Output only the lines below from the one holding "Recent Additions" down to the one holding "Time & Location", both end lines included and every picture dropped.
*** Material for this exercise
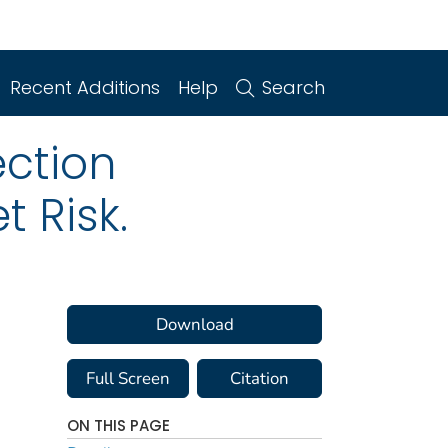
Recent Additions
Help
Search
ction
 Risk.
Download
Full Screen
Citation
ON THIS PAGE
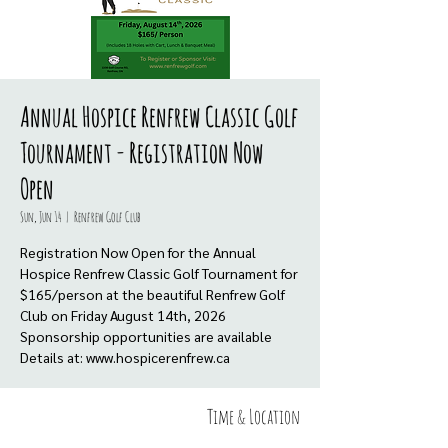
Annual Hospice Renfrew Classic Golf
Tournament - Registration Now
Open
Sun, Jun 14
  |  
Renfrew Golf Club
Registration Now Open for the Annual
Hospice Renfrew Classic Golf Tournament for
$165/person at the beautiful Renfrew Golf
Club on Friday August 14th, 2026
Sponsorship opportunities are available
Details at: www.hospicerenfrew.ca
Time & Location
******
*** Material for this exercise
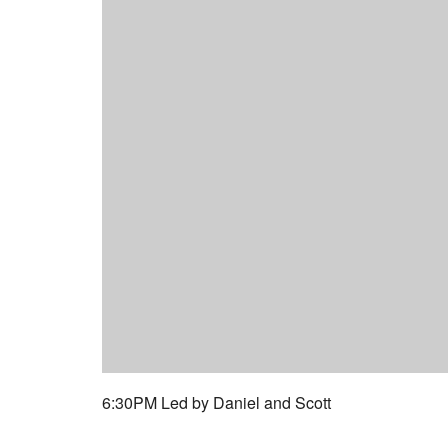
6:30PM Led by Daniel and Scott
******
*** Material for this exercise
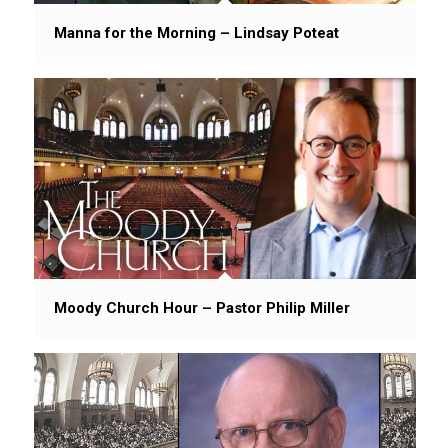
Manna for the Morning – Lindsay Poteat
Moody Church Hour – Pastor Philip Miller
******
Exercise answer:
Recent Additions
Help
Search
ction
 Risk.
Download
Full Screen
Citation
ON THIS PAGE
Annual Hospice Renfrew Classic Golf
Tournament - Registration Now
Open
Sun, Jun 14
  |  
Renfrew Golf Club
Registration Now Open for the Annual
Hospice Renfrew Classic Golf Tournament for
$165/person at the beautiful Renfrew Golf
Club on Friday August 14th, 2026
Sponsorship opportunities are available
Details at: www.hospicerenfrew.ca
Time & Location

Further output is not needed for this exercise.